Why were models based on smoothness so good at reproducing behaviour for limb movements? One reason is that in a low-pass inertial system such as the arm, if you want to be non-smooth it requires large motor commands to abruptly change velocity. However, such large commands inject an appreciable amount of SDN and therefore have a deleterious consequence in terms of accuracy. Therefore, to be accurate you need to be smooth but you do not need to measure smoothness. All that is needed is an adaptive system to update control parameters so as to minimize error and in the presence of SDN you will end up making movements which show stereotypical patterns of behaviour. The stereotype between individuals is likely to reflect similar dynamic properties of our bodies and similar noise processes.
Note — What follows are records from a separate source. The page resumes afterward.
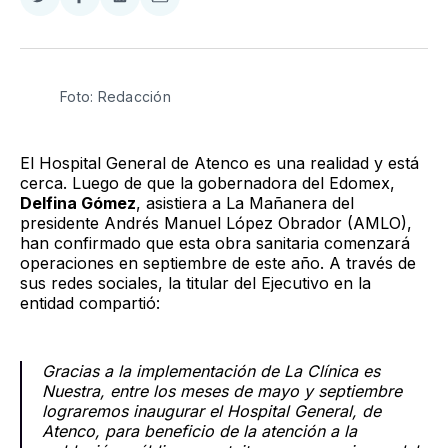
Compartir
Compartir
Compartir
Compartir
en
en
en
via
Twitter
Facebook
LinkedIn
Email
Foto: Redacción
El Hospital General de Atenco es una realidad y está
cerca. Luego de que la gobernadora del Edomex,
Delfina Gómez
, asistiera a La Mañanera del
presidente Andrés Manuel López Obrador (AMLO),
han confirmado que esta obra sanitaria comenzará
operaciones en septiembre de este año. A través de
sus redes sociales, la titular del Ejecutivo en la
entidad compartió:
Gracias a la implementación de La Clínica es
Nuestra, entre los meses de mayo y septiembre
lograremos inaugurar el Hospital General, de
Atenco, para beneficio de la atención a la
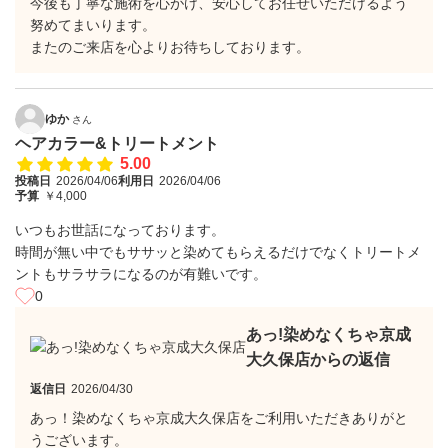
今後も丁寧な施術を心がけ、安心してお任せいただけるよう
努めてまいります。
またのご来店を心よりお待ちしております。
ゆか
さん
ヘアカラー&トリートメント
5.00
投稿日
2026/04/06
利用日
2026/04/06
予算
￥4,000
いつもお世話になっております。
時間が無い中でもササッと染めてもらえるだけでなくトリートメ
ントもサラサラになるのが有難いです。
0
あっ!染めなくちゃ京成
大久保店からの返信
返信日
2026/04/30
あっ！染めなくちゃ京成大久保店をご利用いただきありがと
うございます。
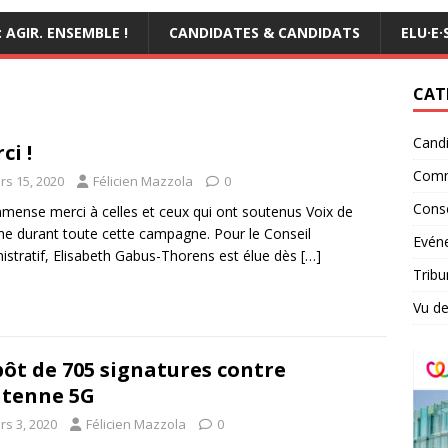
AGIR. ENSEMBLE !
CANDIDATES & CANDIDATS
ELU·E·
CAT
Candi
ci !
Comm
rs 15, 2020
Félicien Mazzola
0
Conse
mense merci à celles et ceux qui ont soutenus Voix de
e durant toute cette campagne. Pour le Conseil
Evéne
istratif, Elisabeth Gabus-Thorens est élue dès
[…]
Tribu
Vu de
ôt de 705 signatures contre
ntenne 5G
rs 3, 2020
Félicien Mazzola
0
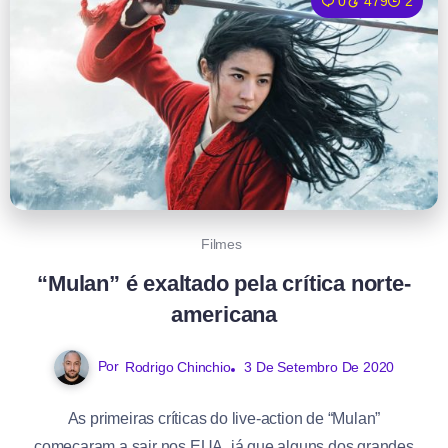
0
479
2
Filmes
“Mulan” é exaltado pela crítica norte-
americana
Por
Rodrigo Chinchio
3 De Setembro De 2020
As primeiras críticas do live-action de “Mulan”
começaram a sair nos EUA, já que alguns dos grandes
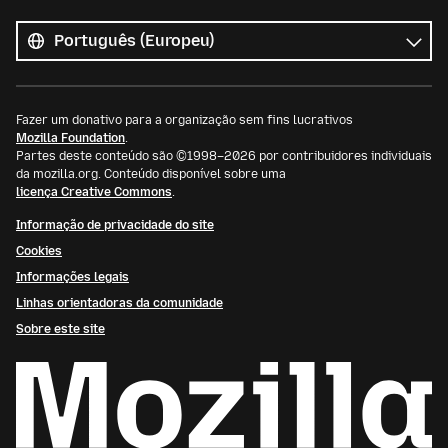
Todos
os
Idioma
idiomas
Fazer um donativo para a organização sem fins lucrativos
Mozilla Foundation
.
Partes deste conteúdo são ©1998–2026 por contribuidores individuais
da mozilla.org. Conteúdo disponível sobre uma
licença Creative Commons
.
Informação de privacidade do site
Cookies
Informações legais
Linhas orientadoras da comunidade
Sobre este site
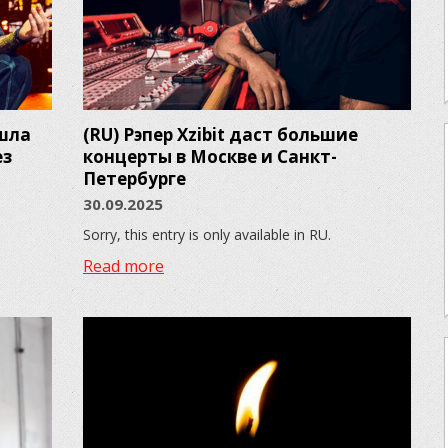
ошла
(RU) Рэпер Xzibit даст большие
ез
концерты в Москве и Санкт-
Петербурге
30.09.2025
Sorry, this entry is only available in RU.
Read more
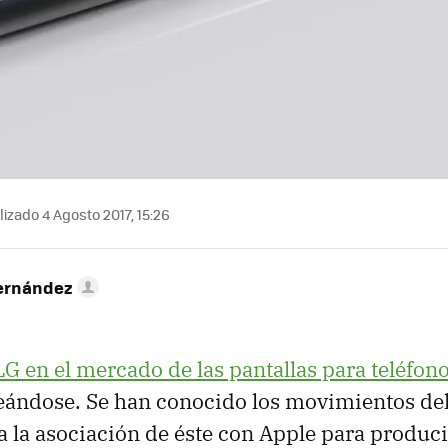
izado 4 Agosto 2017, 15:26
ernández
LG en el mercado de las pantallas para teléfon
ándose. Se han conocido los movimientos del
a la asociación de éste con Apple para produci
In general movements are made up of a combination of feedback and feedback control. Therefore a new framework of optimal feedback control has been developed in which a cost based on both statistics and energy was considered in the presence of SDN (Scott, 2004; Todorov, 2004, 2005). Optimal feedback control can model a wide variety of movement behaviours and provide a framework for very general and flexible control.

4. Conclusions and future

The resolution of uncertainty plays a key part in both perception and action. As reviewed above, Bayesian decision theory BDT provides a framework to understand some unifying principle of the control of movement, from state estimation, through planning and error processing. The concept of optimally estimating states of the world and our own bodies and then determining optimal actions has had a wide-ranging impact on our understanding of empirical data. Although human behaviour in many instances seems to fit well with predictions made by BDT, the mechanisms which allow the nervous system to manipulate probabilities and learn the optimal estimates and behaviour is still far from clear. In coming years a key question will be how the brain represents and computes with statistical distributions, and indeed how rigorous these computations are or whether subtle approximations are employed. Moreover, although for simple systems we can simulate the optimal solutions, when it comes to nonlinear systems such as the human body we cannot yet solve optimal control problems which our brains seem to have solved. Understanding the computational mechanism that the brain uses in determining optimal control will be a major challenge.

Acknowledgements

This work was supported by the Wellcome Trust, Human Frontiers Science Programme and by the European project SENSOPAC IST-2005-028056 (www.sensopac.org).

References

  1. Adams WJ, Graf EW, Ernst MO. Experience can change the ‘light-from-above’ prior. Nature Neuroscience. 2004;7:1057–1058. doi: 10.1038/nn1312. [DOI] [PubMed] [Google Scholar]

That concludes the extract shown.